Por lo que sabemos, el juez Sérgio Moro cometió la torpeza de señalarle al acusado que “minha convicção foi que o senhor é culpado”.
Al hacerlo, retrotrajo la relación entre verdad y formas jurídicas a los tiempos previos a la Democracia griega. Sabido es (lo demostró Foucault) que en la vieja y arcaica práctica de la prueba de la verdad, ésta no se establecía judicialmente por medio de una comprobación, un testigo o una indagación, sino por un juego de desafíos. Uno lanza un desafío, el otro debe aceptar el riesgo o renunciar a él. El descubrimiento final de la verdad quedaba, de ese modo, en manos de los dioses y sería Zeus, castigando el falso juramento, si fuese el caso, quien manifestaría con su rayo la verdad.

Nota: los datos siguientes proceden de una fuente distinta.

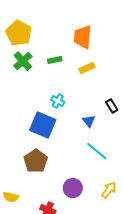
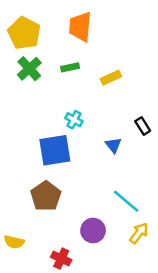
orange trapezoid: (83, 37) -> (80, 27), moved
blue square: (43, 125) -> (55, 150), turned -32
cyan line: (97, 151) -> (126, 201), moved

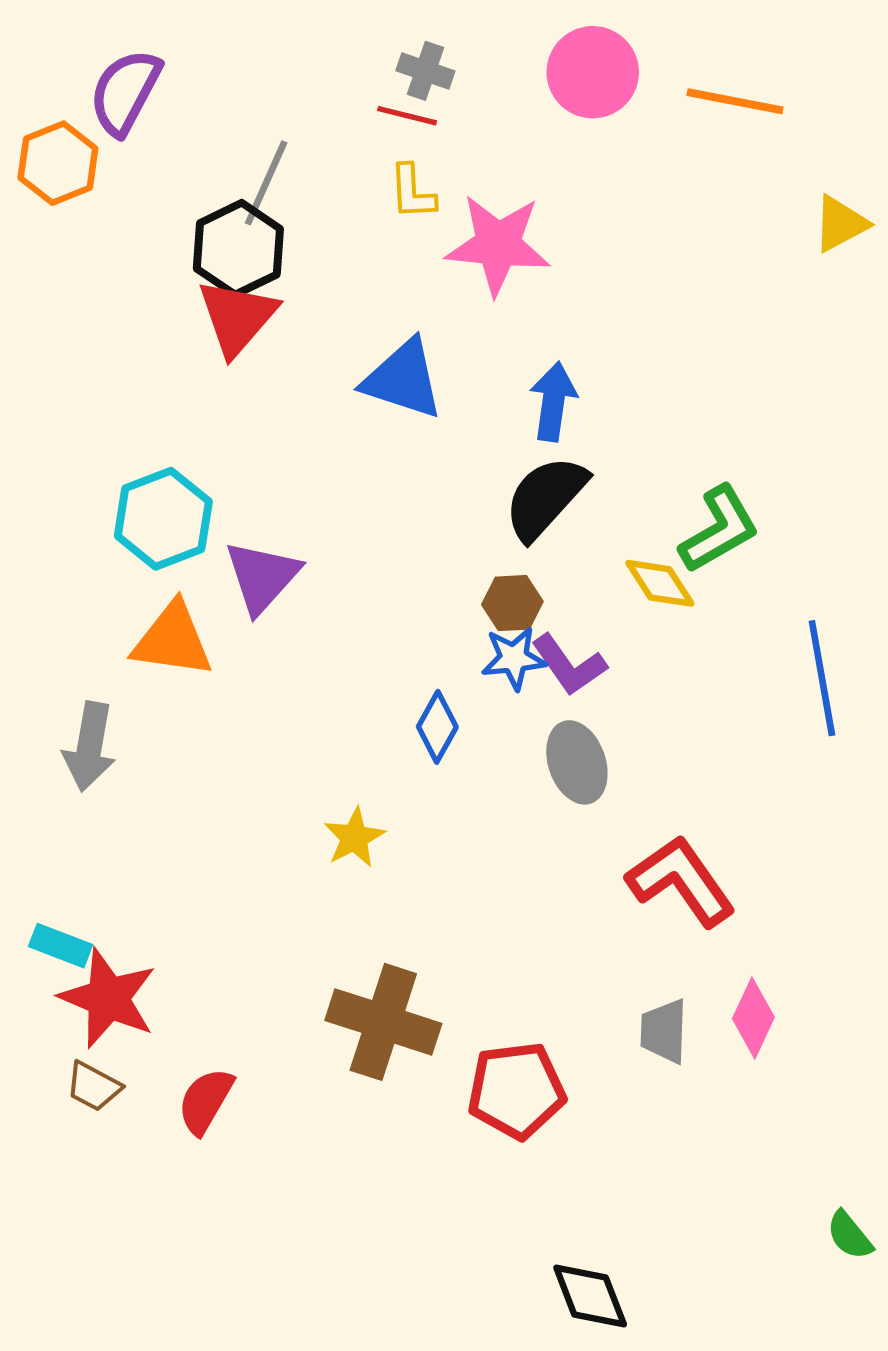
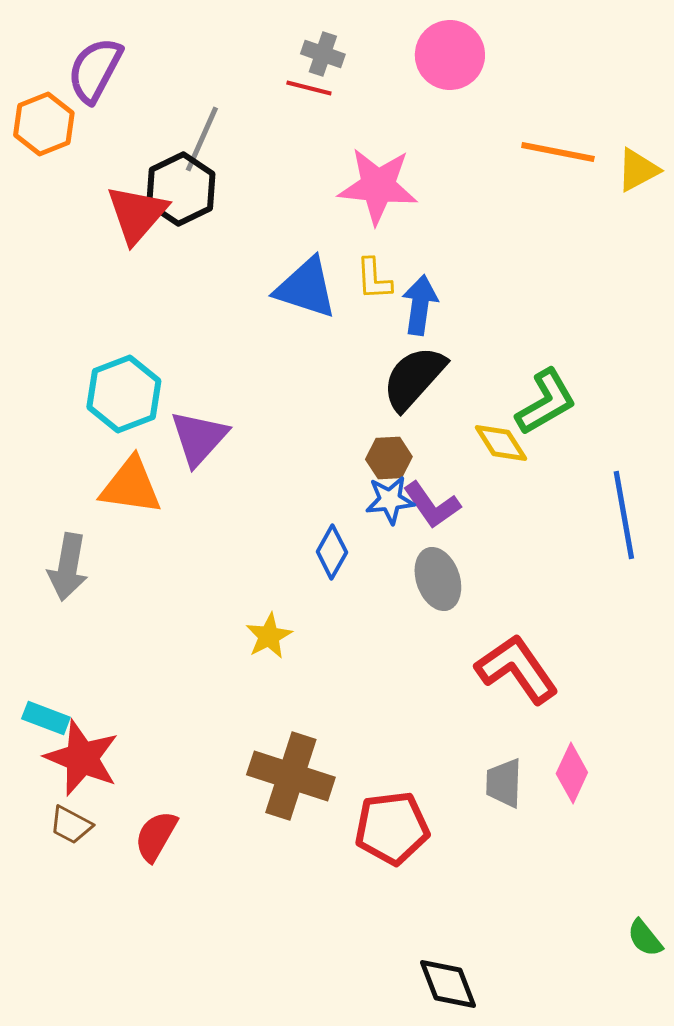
orange line: (735, 101) -> (558, 152), moved
yellow L-shape: (412, 192) -> (374, 279), moved
red triangle: (237, 317) -> (137, 214), moved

Después las cosas cambiaron y la verdad comenzó a construirse no sobre la base de juramentos, maldiciones y convicciones sino de testimonios y pruebas sensibles.
Tal vez no convenga ir tan lejos y nos baste remitirnos a Franz Kafka, a quien se le fue la vida en describir el funcionamiento monstruoso de la Ley. En su relato “En la colonia penitenciaria”, le hace decir al Oficial que ejecuta las sentencias: “Mi principio fundamental es éste: la culpa es siempre indudable”.
En convicciones así de férreas se apoyó el fascismo.